Do you have a digital teddy bear? | Sleep Tips for Kids | MyFirstGym
Introduction

 

Do you remember the days when you used to argue with your parents about staying up for one more hour? Oh, what we would do to go back to them days.

We love our sleep, and appreciate how important it truly is to get enough of it. To face the next day of more screaming, headaches and poop with the right attitude. ‍But, it’s not only essential for us parents, but also very important for kids too. 

In this article, we’ll dive into the facts around sleep, why it’s vital to receive the sufficient amount and tips to help that happen easier.

Why is sleep important? 

 

‘With more than 40% of Australians not feeling well rested and constantly struggling with their day due to lack of sleep’, just goes to show how important it is for your body and well-being. Sleep needs to be taken seriously as part of your family’s health routine to help you all to look, feel and be your best.

Bodies and brains need sleep. It is vital for growth, learning, recovery and development. We all know that after having a good night’s sleep helps us to feel refreshed, happier and allows us to concentrate harder, as well as improving our behaviour (no more snappy and easily agitated mums! *phew*) Moreover, it’s the perfect time for your muscles to grow! 

For parents, not getting enough sleep can make your body struggle to burn fat, as your body will start to slow down your metabolism, burning calories at a much slower rate. If your body thinks you’re staying awake, it will preserve your calories you’ve previously eaten, to sustain for the amount of time you’re staying up. 

 

 

How much sleep do we need? 

 

The amount of sleep we need. Really depends on your family’s lifestyle and age. Everyone is different, but as a guide we’ve found that these are sufficient overall amounts for your family within a 24 hour period: 

Ages: 4 to 12 months: 12 to 16 hours

Ages 1 to 2: 11 to 14 hours

Ages 3 to 5: 10 to 13 hours

Ages 6 to 13: 9 to 11 hours

Ages 14 to 17: 8 to 10 hours

Ages 18+: 7 to 9 hours 

As we’ve established, sleep is important for your health, brain functions, safety, emotions and day-to-day functions. However, not getting enough sleep and/or not sleeping well, can affect how we all learn and behave in the following days. But what are the reasons behind not sleeping?

 

Coach clapping kid for achievement
What gets in the way of our sleep? 

 

We’ve all had nights where it feels impossible and frustrating to get off to sleep and there’s various reasons that factor into this. The most common reasons are health conditions, caffeine intake, jet lag, stress and the most common, screens.

‘It’s revealed that almost half of all children (43%) use digital devices before bedtime and one in four of these children (26%) report having sleep problems’.  By using screens just before (and even into) bedtime, can affect yours and your child’s sleep. This is mainly due to reasons like wanting to stay up to play games, chat with friends and scroll social media, even to being disturbed by incoming texts, calls and notifications late in the night. Furthermore, the light from these screens can suppress melatonin levels causing sleepiness the next day, and stimulate you and your family, causing you all to stay up later.

 

 

Ways to help sleep

 

We’ve combined a list of techniques and strategies below, to help you and your family get the amount of sleep you all deserve.

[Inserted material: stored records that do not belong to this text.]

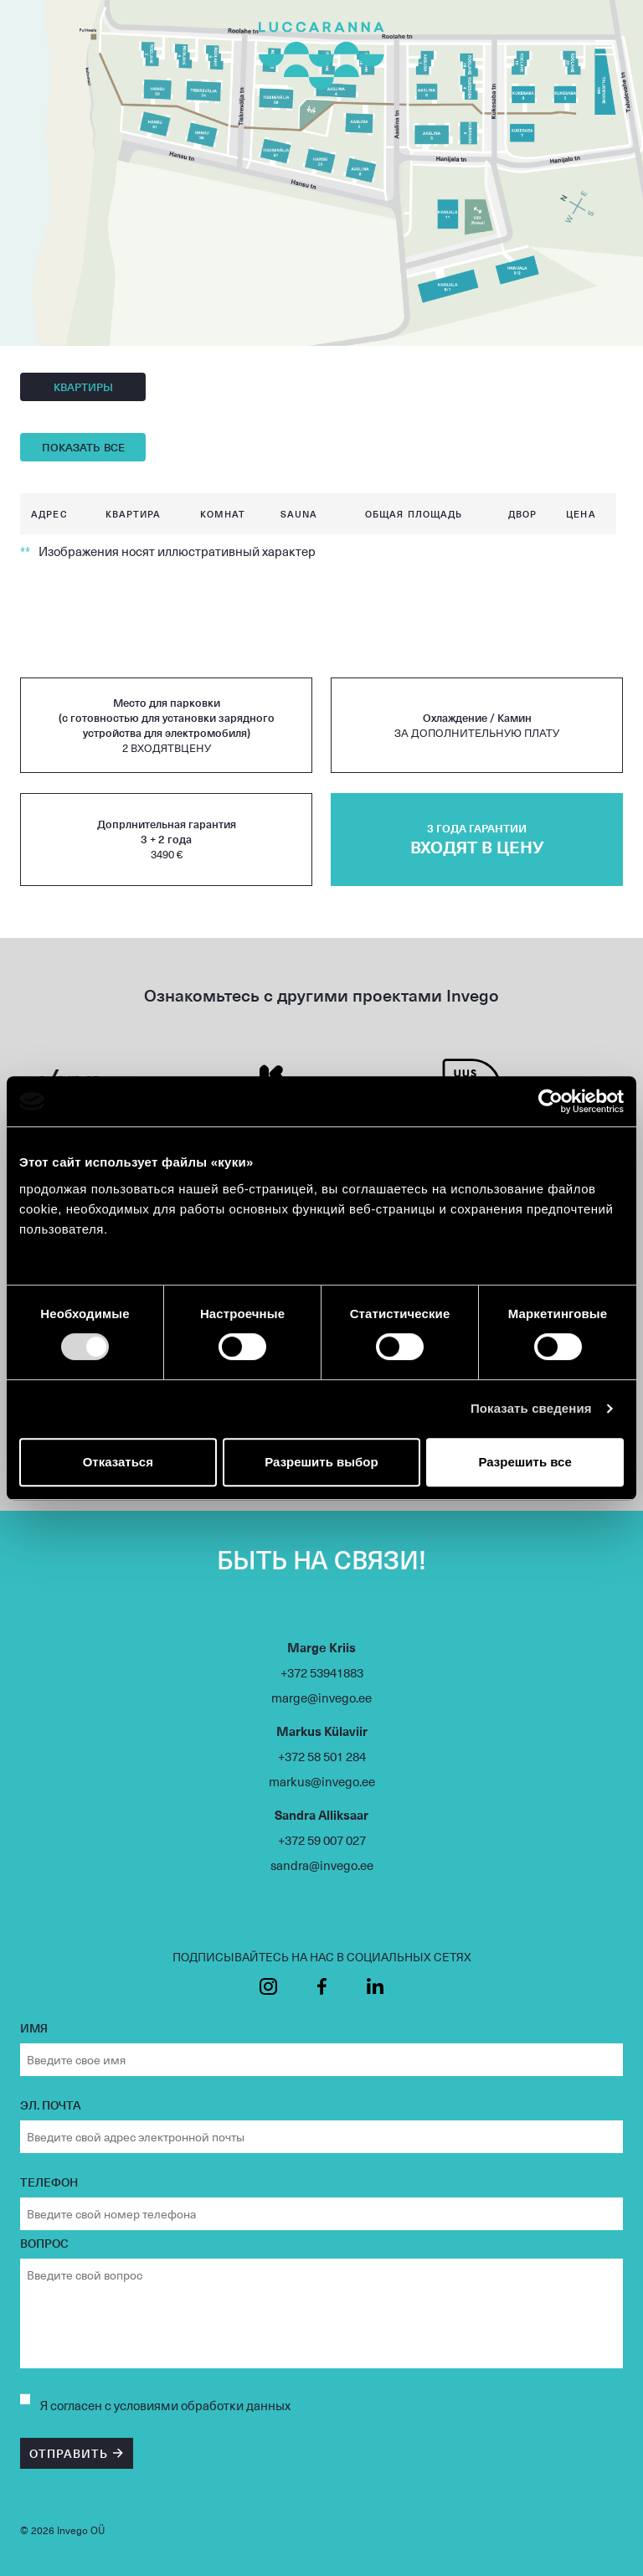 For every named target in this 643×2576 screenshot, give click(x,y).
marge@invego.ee (321, 1697)
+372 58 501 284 (322, 1756)
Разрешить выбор (321, 1462)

  • Set a digital bedtime – have no TV, phones or computer games 60-90 minutes before bed. Spend this time as a family relaxing instead.
  • Have a space where all phones, iPads and computers go, so you can ensure no one is using these in bed and you will be able to do a quick screen count before you go to bed. 
  • Limit your caffeine and soda intake at least 3-4 hours before going to bed. 
  • Set a routine, by having regular bedtimes and wake times, helps your body and brain to function easier. 
  • Keep a diary and record your sleep. What did you do before bed? How did you sleep last night? By keeping a record, you’ll be able to identify patterns in your sleeping habits.
  • Don’t do any vigorous exercise at least 1 hour before bed as it stimulates your brain and body and raises your body temperature. Instead, get the whole family practicing relaxing techniques like yoga, which will also help to reduce your stress and worry levels.
  • Ensure your bedroom is comfortable for you. Take into consideration your lighting arrangements, temperature and noise around you. 
Conclusion

 

Start to become aware of yours and your family’s sleep habits, once you start to notice what you can do better, you’ll soon start to notice everyone’s moods and habits changing for the better.